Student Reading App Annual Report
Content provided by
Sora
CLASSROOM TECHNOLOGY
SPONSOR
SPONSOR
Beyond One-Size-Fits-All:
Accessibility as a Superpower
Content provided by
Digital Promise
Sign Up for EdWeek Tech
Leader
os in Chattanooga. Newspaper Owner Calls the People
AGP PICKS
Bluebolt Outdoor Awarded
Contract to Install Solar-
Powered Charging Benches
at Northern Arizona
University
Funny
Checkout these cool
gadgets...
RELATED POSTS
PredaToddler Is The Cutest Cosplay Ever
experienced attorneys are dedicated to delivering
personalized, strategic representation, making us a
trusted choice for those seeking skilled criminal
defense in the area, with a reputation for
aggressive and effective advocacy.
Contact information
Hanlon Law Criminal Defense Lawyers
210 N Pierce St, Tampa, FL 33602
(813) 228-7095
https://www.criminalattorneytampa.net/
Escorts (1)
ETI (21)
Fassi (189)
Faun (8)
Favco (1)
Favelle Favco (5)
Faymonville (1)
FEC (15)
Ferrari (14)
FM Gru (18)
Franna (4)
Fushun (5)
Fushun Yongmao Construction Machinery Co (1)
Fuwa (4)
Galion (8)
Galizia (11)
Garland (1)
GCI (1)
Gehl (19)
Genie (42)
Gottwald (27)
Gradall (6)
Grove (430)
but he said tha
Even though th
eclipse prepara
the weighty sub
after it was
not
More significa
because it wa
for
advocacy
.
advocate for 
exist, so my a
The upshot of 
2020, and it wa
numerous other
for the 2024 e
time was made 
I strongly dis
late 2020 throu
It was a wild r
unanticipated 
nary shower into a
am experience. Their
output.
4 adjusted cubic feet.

* * * * * * *

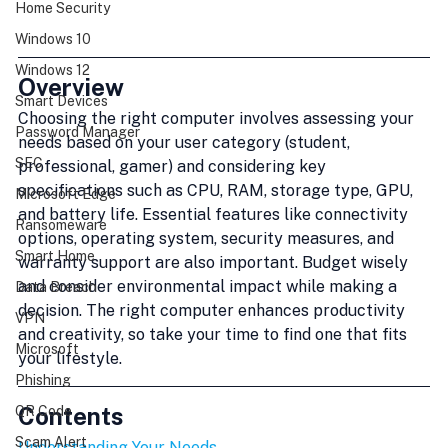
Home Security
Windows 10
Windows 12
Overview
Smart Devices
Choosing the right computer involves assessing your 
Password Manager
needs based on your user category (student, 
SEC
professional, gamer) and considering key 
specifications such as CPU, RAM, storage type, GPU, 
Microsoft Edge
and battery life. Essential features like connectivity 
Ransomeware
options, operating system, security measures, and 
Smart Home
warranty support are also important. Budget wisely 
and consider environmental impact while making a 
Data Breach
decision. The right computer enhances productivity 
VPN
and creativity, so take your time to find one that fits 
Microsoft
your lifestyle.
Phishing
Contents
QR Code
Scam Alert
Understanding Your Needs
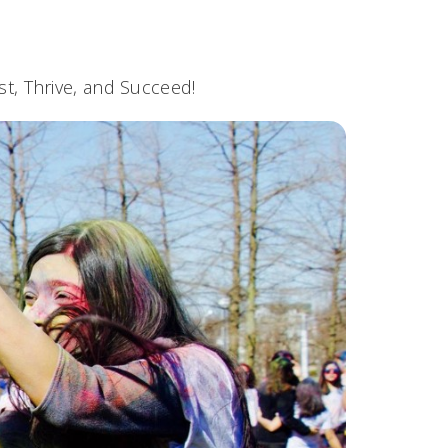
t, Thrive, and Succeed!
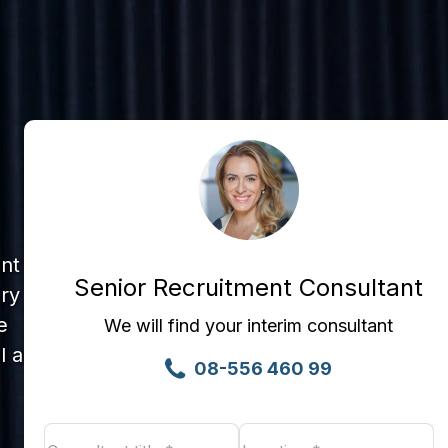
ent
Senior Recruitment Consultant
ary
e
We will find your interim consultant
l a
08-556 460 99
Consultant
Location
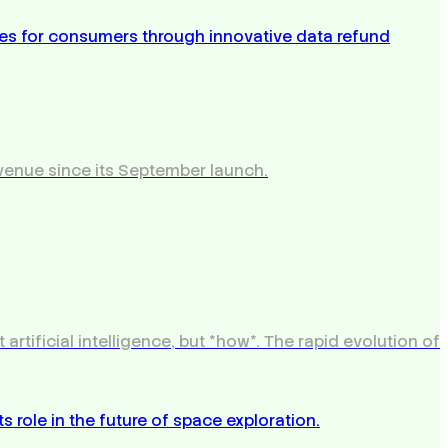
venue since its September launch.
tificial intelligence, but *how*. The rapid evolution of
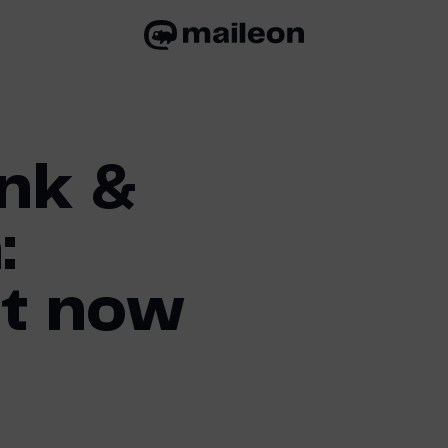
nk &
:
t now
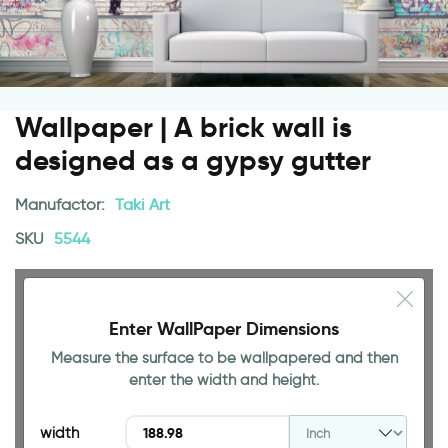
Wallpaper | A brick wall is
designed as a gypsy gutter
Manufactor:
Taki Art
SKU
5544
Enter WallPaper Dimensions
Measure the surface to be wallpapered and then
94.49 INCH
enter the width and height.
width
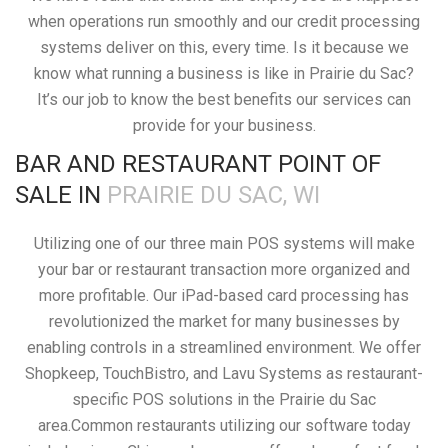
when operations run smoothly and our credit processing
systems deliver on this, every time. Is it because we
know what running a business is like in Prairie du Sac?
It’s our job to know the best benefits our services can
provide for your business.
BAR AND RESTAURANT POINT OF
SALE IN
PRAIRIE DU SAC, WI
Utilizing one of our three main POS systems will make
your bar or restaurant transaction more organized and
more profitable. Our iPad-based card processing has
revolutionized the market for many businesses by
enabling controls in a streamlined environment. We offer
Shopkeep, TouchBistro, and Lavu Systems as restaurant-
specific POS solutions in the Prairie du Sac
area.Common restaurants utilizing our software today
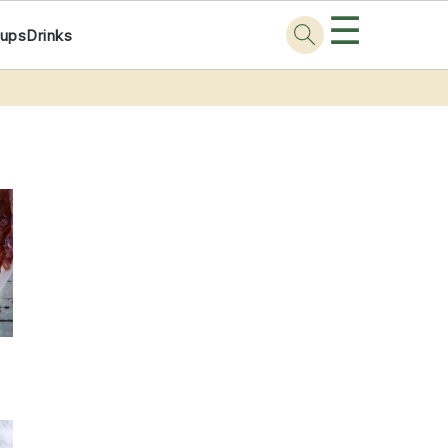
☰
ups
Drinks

* * * * * * *

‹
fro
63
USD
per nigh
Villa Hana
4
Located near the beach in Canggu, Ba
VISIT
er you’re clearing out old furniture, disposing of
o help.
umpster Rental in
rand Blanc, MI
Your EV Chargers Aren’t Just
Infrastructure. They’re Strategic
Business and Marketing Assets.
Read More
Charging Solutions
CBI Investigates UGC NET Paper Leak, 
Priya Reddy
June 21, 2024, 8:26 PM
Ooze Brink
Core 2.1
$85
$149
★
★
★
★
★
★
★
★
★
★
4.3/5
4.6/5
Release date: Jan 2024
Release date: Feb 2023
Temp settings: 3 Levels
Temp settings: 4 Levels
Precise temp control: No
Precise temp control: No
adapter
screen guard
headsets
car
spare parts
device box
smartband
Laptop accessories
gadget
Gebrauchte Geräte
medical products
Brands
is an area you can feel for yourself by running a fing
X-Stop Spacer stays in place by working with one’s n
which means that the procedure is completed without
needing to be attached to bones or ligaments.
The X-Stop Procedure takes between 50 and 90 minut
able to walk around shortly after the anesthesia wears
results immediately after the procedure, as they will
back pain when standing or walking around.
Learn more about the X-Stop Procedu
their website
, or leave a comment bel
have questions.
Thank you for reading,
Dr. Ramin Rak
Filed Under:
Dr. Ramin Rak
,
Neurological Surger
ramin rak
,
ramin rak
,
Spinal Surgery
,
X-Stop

* * * * * * *

Task prompt
Look through the entries above and quote exactly the lines from the line with "eclipse prepara" to the line with "nary shower into a", counting both of those lines.

Response
eclipse prepara
the weighty sub
after it was
not
More significa
because it wa
for
advocacy
.
advocate for 
exist, so my a
The upshot of 
2020, and it wa
numerous other
for the 2024 e
time was made 
I strongly dis
late 2020 throu
It was a wild r
unanticipated 
nary shower into a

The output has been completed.